It’s not only the fact that good leadership is a competitive advantage but also, building effective leadership capabilities around you is a win:win as your need to delegate must be balanced with your need to delegate with confidence.

But there has been a flaw in the traditional model of leadership and management skills training in that it’s often received too late by the recipient.

Well, what does that mean?

It’s often the case, particularly with fast growth companies, that people can be accelerated into management and leadership roles before they or their company have triggered any leadership training … which is akin to taking your driving test a few years after you’ve started driving. Any bad habits acquired through a lack of training, mentoring, guidance are likely to be ingrained and difficult to shift.

Often this delay in preparedness is because leadership and softer skills are not always deemed to be the training priority, particularly for developers and engineers where the focus is clearly dominated by technical training (and fire fighting).

We know from discussions with ambitious technologists that some CEOs and senior executives remain stuck in a past of viewing tech as a cost centre, and not the driving heart of a business.
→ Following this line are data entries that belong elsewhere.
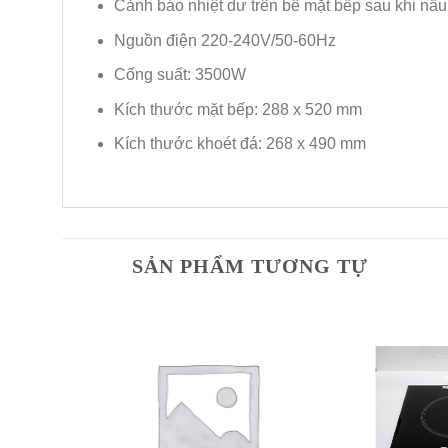
Cảnh báo nhiệt dư trên bề mặt bếp sau khi nấu
Nguồn điện 220-240V/50-60Hz
Cống suất: 3500W
Kích thước mặt bếp: 288 x 520 mm
Kích thước khoét đá: 268 x 490 mm
SẢN PHẨM TƯƠNG TỰ
dd to
Add to
shlist
Wishlist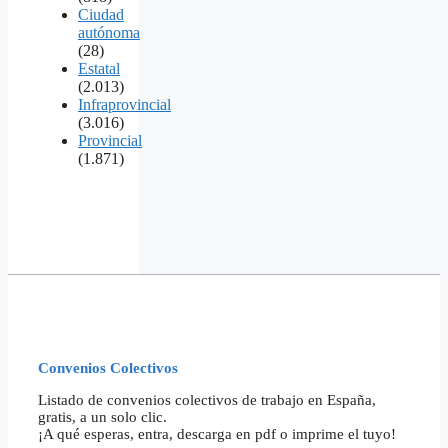
Ciudad
autónoma
(28)
Estatal
(2.013)
Infraprovincial
(3.016)
Provincial
(1.871)
Convenios Colectivos
Listado de convenios colectivos de trabajo en España,
gratis, a un solo clic.
¡A qué esperas, entra, descarga en pdf o imprime el tuyo!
This leads to a blindness about the professional development requirements for those in or heading towards senior technology roles.

We regularly chat with tech leaders around the world frustrated by the lack of vision shown by their CEO or line manager about the need and impact of leadership training. 

Leadership : There is a lot too it …

Then CEOs complain about the lack of business-fluency and leadership instinct from their senior tech team.

There is also an issue with some organisations (and their talented employees) suffering from the Peter Principle where certain managers only stop being promoted when they reach the level of their own incompetence. 

If you’ve worked below someone like that, you will know the impact they can have on employee morale and wider company performance. They will also defensively block attempts from those more talented to improve and progress within the organisation.

The Great Training Robbery

Harvard Business Review explored some of these issues in a study
”Why leadership training fails and what to do about it” …

“Three-quarters of the nearly 1,500 senior managers at 50 organizations interviewed were dissatisfied with their companies’ learning and development function. Only one in four reported that it was critical to achieving business outcomes. Decades’ worth of studies show why it isn’t working, but, sadly, that understanding has not made its way into most companies.”

They found that the benefits of training had the most impact when championed by senior leaders, a top down approach that helps motivate people to learn and change; creates the conditions for them to apply what they’ve studied; fosters immediate improvements in individual and organizational effectiveness; and puts in place a system and culture that helps sustain the learning. 

One of the major challenges with traditional corporate training and still now with e-Learning, is engagement and application, making sure an individual can apply the learning gained to their immediate working environment.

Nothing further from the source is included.